DESCRIPTION OF THE TASK:
Leaving the images aside, print every record in the material exactly.

■ ■ ■ ■ ■ ■ ■

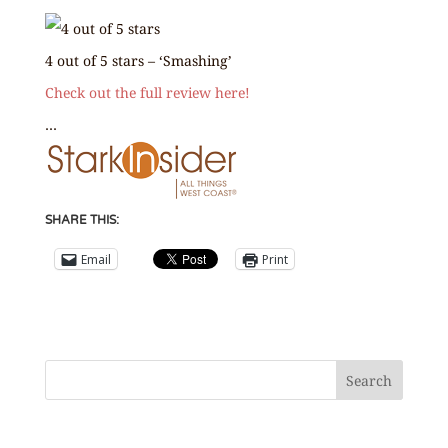
4 out of 5 stars – ‘Smashing’
Check out the full review here!
…
SHARE THIS:
Email
Print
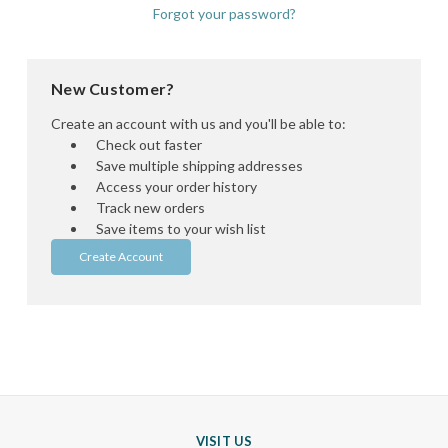
Forgot your password?
New Customer?
Create an account with us and you'll be able to:
Check out faster
Save multiple shipping addresses
Access your order history
Track new orders
Save items to your wish list
Create Account
VISIT US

■ ■ ■ ■ ■ ■ ■

RESULT OF THIS TASK:
4 out of 5 stars – ‘Smashing’
Check out the full review here!
…
SHARE THIS:
Email
Print
Forgot your password?
New Customer?
Create an account with us and you'll be able to:
Check out faster
Save multiple shipping addresses
Access your order history
Track new orders
Save items to your wish list
Create Account
VISIT US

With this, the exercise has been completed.